Topping
Cooking Directions
- 2 cups fresh blueberries, divided
- 1/3 cup Allulose
- 1/4 cup water
- 2 t. lemon zest or 1/4 t. lemon juice
- 1/2 t. Xanthan gum
Crust
- 1 1/4 cup almond flour
- 1/2 cup chopped pecans
- 1/4 cup powdered Swerve sweetener
- 1/4 t. salt
- 1/4 cup butter, melted
Filling
- 12 oz cream cheese, softened
- 3/4 cup powdered Swerve sweetener
- 1 1/4 cup heavy whipping cream, divided
- 3/4 t. vanilla
Topping
- Keep out a handful of the blueberries and combine the rest with the sweetener and water in a saucepan over medium heat.
- Bring to a boil, lower the heat and simmer about 7 minutes.

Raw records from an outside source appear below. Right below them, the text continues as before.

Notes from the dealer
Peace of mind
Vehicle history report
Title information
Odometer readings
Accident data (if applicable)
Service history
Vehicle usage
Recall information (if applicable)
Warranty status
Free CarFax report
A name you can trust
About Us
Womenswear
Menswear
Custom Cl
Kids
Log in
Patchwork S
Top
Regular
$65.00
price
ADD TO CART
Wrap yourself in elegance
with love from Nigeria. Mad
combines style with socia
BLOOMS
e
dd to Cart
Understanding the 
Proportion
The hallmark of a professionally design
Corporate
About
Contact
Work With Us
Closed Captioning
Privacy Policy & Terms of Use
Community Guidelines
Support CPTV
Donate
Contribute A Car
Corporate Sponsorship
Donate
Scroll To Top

- Remove from heat and stir in remaining berries, lemon zest and Xanthan gum.
- Stir to combine and set aside.
Crust
- In a bowl, mix together the almond flour, pecans sweetener and salt.

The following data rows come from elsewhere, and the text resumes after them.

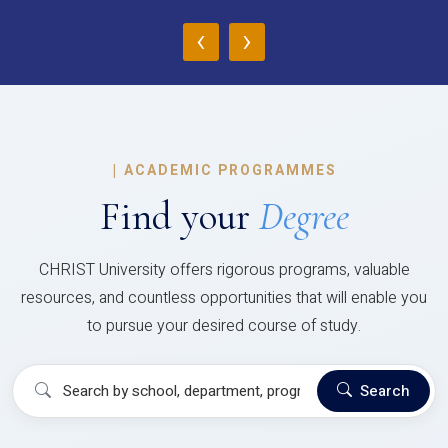
‹
›
|
ACADEMIC PROGRAMMES
Find your
Degree
CHRIST University offers rigorous programs, valuable
resources, and countless opportunities that will enable you
to pursue your desired course of study.
Search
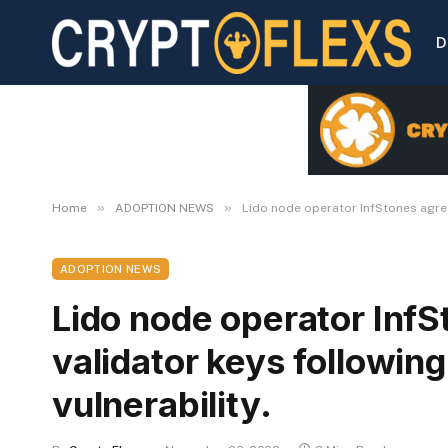
D
»
»
Home
ADOPTION NEWS
Lido node operator InfStones agrees
ADOPTION NEWS
Lido node operator InfS
validator keys following
vulnerability.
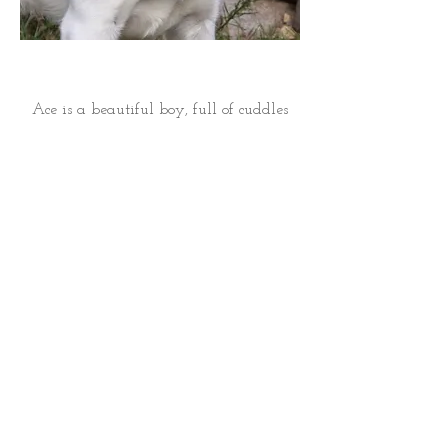
Ace is a beautiful boy, full of cuddles
and super calm nature. His grandsire is
Goldberry's Cold Drake (Dragon) from
Charlie Tolkien in Eagle Lake, MN.
Ace is 12 years old and his litters are
from frozen semen. Ace lives with a
wonderful family. See photos of his
family below:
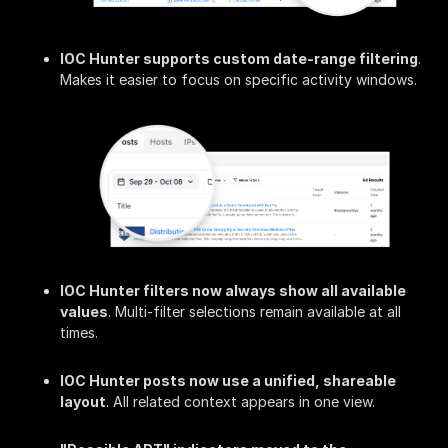
IOC Hunter supports custom date-range filtering
.
Makes it easier to focus on specific activity windows.
IOC Hunter filters now always show all available
values
. Multi-filter selections remain available at all
times.
IOC Hunter posts now use a unified, shareable
layout
. All related context appears in one view.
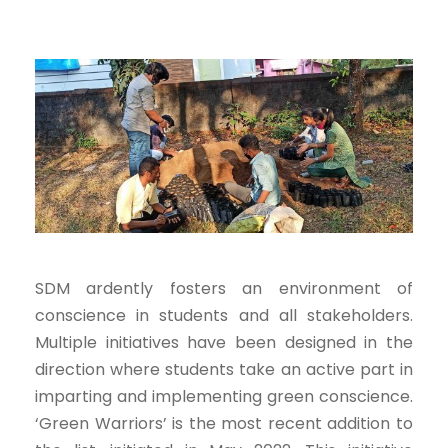
SDM ardently fosters an environment of
conscience in students and all stakeholders.
Multiple initiatives have been designed in the
direction where students take an active part in
imparting and implementing green conscience.
‘Green Warriors’ is the most recent addition to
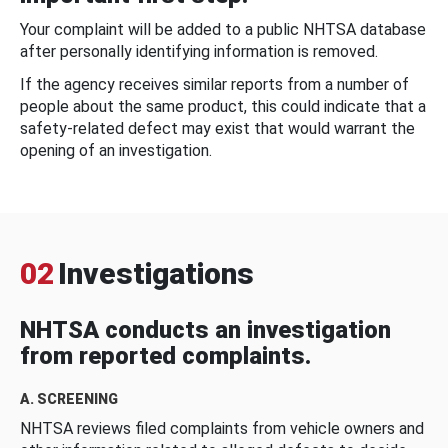
Your complaint will be added to a public NHTSA database
after personally identifying information is removed.
If the agency receives similar reports from a number of
people about the same product, this could indicate that a
safety-related defect may exist that would warrant the
opening of an investigation.
02
Investigations
NHTSA conducts an investigation
from reported complaints.
A. SCREENING
NHTSA reviews filed complaints from vehicle owners and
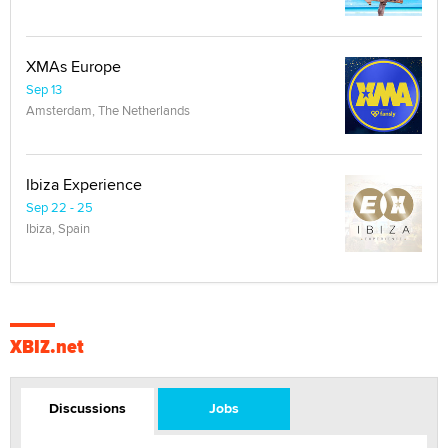
XMAs Europe
Sep 13
Amsterdam, The Netherlands
Ibiza Experience
Sep 22 - 25
Ibiza, Spain
XBIZ.net
Discussions
Jobs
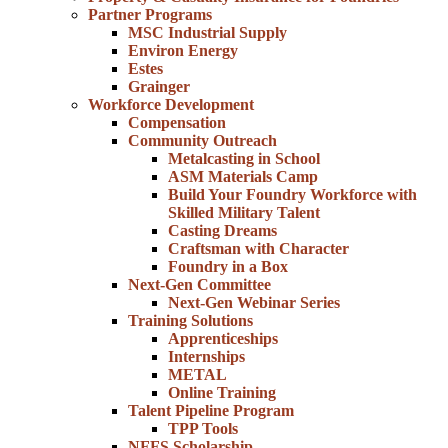
Partner Programs
MSC Industrial Supply
Environ Energy
Estes
Grainger
Workforce Development
Compensation
Community Outreach
Metalcasting in School
ASM Materials Camp
Build Your Foundry Workforce with
Skilled Military Talent
Casting Dreams
Craftsman with Character
Foundry in a Box
Next-Gen Committee
Next-Gen Webinar Series
Training Solutions
Apprenticeships
Internships
METAL
Online Training
Talent Pipeline Program
TPP Tools
NFFS Scholarship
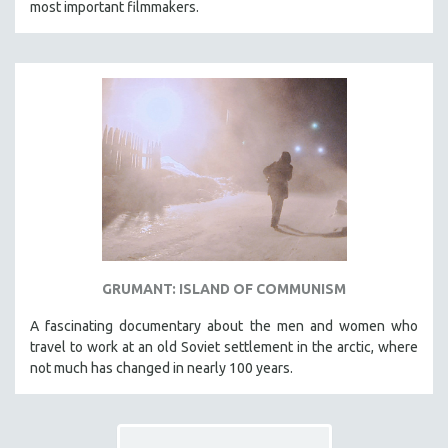
most important filmmakers.
THE STRAUB-HUILLET COLLECTION
WANG BING
RUBY YANG
CLASSICS
KARTEMQUIN FILMS
STRAUB-HUILLET | FEATURE-LENGTH
STRAUB-HUILLET | SHORT WORKS
STRAUB-HUILLET | NARRATIVES
STRAUB-HUILLET | DOCUMENTARIES
GRUMANT: ISLAND OF COMMUNISM
STRAUB-HUILLET | ESSENTIAL FILMS
STRAUB-HUILLET | 35MM
A fascinating documentary about the men and women who
travel to work at an old Soviet settlement in the arctic, where
THEMES
not much has changed in nearly 100 years.
WOMEN'S HISTORY MONTH
NOW STREAMING ON KANOPY
SPOTLIGHT: PATRICK WANG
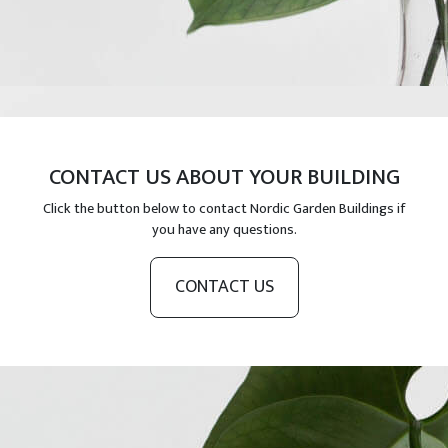
CONTACT US ABOUT YOUR BUILDING
Click the button below to contact Nordic Garden Buildings if
you have any questions.
CONTACT US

- Stir in the melted butter until it clumps.
- Press the crust firmly in a 9x9 in pan or pie pan.
- Bale about 15 minutes at 325°.
- Remove and let cool.
Filling
- Mix the cream cheese and sweetener until well combined.

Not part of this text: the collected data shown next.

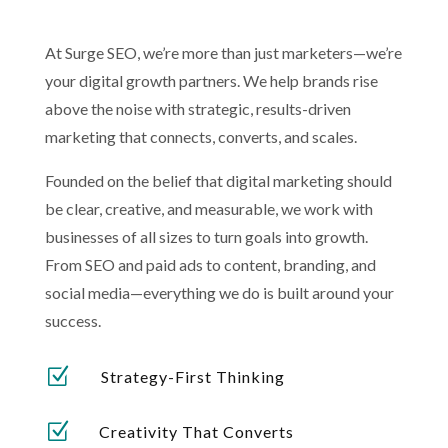
At Surge SEO, we’re more than just marketers—we’re
your digital growth partners. We help brands rise
above the noise with strategic, results-driven
marketing that connects, converts, and scales.
Founded on the belief that digital marketing should
be clear, creative, and measurable, we work with
businesses of all sizes to turn goals into growth.
From SEO and paid ads to content, branding, and
social media—everything we do is built around your
success.
Z
Strategy-First Thinking
Z
Creativity That Converts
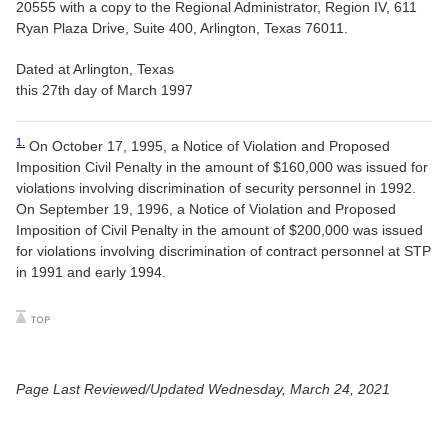
20555 with a copy to the Regional Administrator, Region IV, 611
Ryan Plaza Drive, Suite 400, Arlington, Texas 76011.
Dated at Arlington, Texas
this 27th day of March 1997
1.
On October 17, 1995, a Notice of Violation and Proposed
Imposition Civil Penalty in the amount of $160,000 was issued for
violations involving discrimination of security personnel in 1992.
On September 19, 1996, a Notice of Violation and Proposed
Imposition of Civil Penalty in the amount of $200,000 was issued
for violations involving discrimination of contract personnel at STP
in 1991 and early 1994.
Page Last Reviewed/Updated Wednesday, March 24, 2021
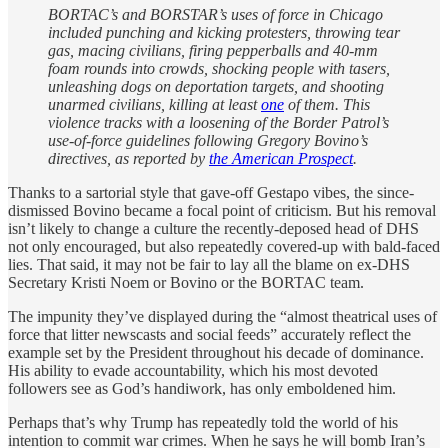
BORTAC’s and BORSTAR’s uses of force in Chicago
included punching and kicking protesters, throwing tear
gas, macing civilians, firing pepperballs and 40-mm
foam rounds into crowds, shocking people with tasers,
unleashing dogs on deportation targets, and shooting
unarmed civilians, killing at least
one
of them. This
violence tracks with a loosening of the Border Patrol’s
use-of-force guidelines following Gregory Bovino’s
directives, as reported by
the American Prospect
.
Thanks to a sartorial style that gave-off Gestapo vibes, the since-
dismissed Bovino became a focal point of criticism. But his removal
isn’t likely to change a culture the recently-deposed head of DHS
not only encouraged, but also repeatedly covered-up with bald-faced
lies. That said, it may not be fair to lay all the blame on ex-DHS
Secretary Kristi Noem or Bovino or the BORTAC team.
The impunity they’ve displayed during the “almost theatrical uses of
force that litter newscasts and social feeds” accurately reflect the
example set by the President throughout his decade of dominance.
His ability to evade accountability, which his most devoted
followers see as God’s handiwork, has only emboldened him.
Perhaps that’s why Trump has repeatedly told the world of his
intention to commit war crimes. When he says he will bomb Iran’s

- Add in 1/4 cup whipping cream.
- In a different bowl, beat the remaining whipping cream with vanilla until it has stiff peaks.
- Carefully fold the whipped cream into the cream cheese mixture until well combined and fluffy.
- Spread the filling evenly over the cooled crust.
- Pour the blueberry topping over the filling.
- Refrigerate to set.
Holly's Note:
A dear friend served this for dinner one night and we loved it. The original recipe came from All Day I Dream About Food. I have also halved it and served it in a loaf pan. It is absolutely divine.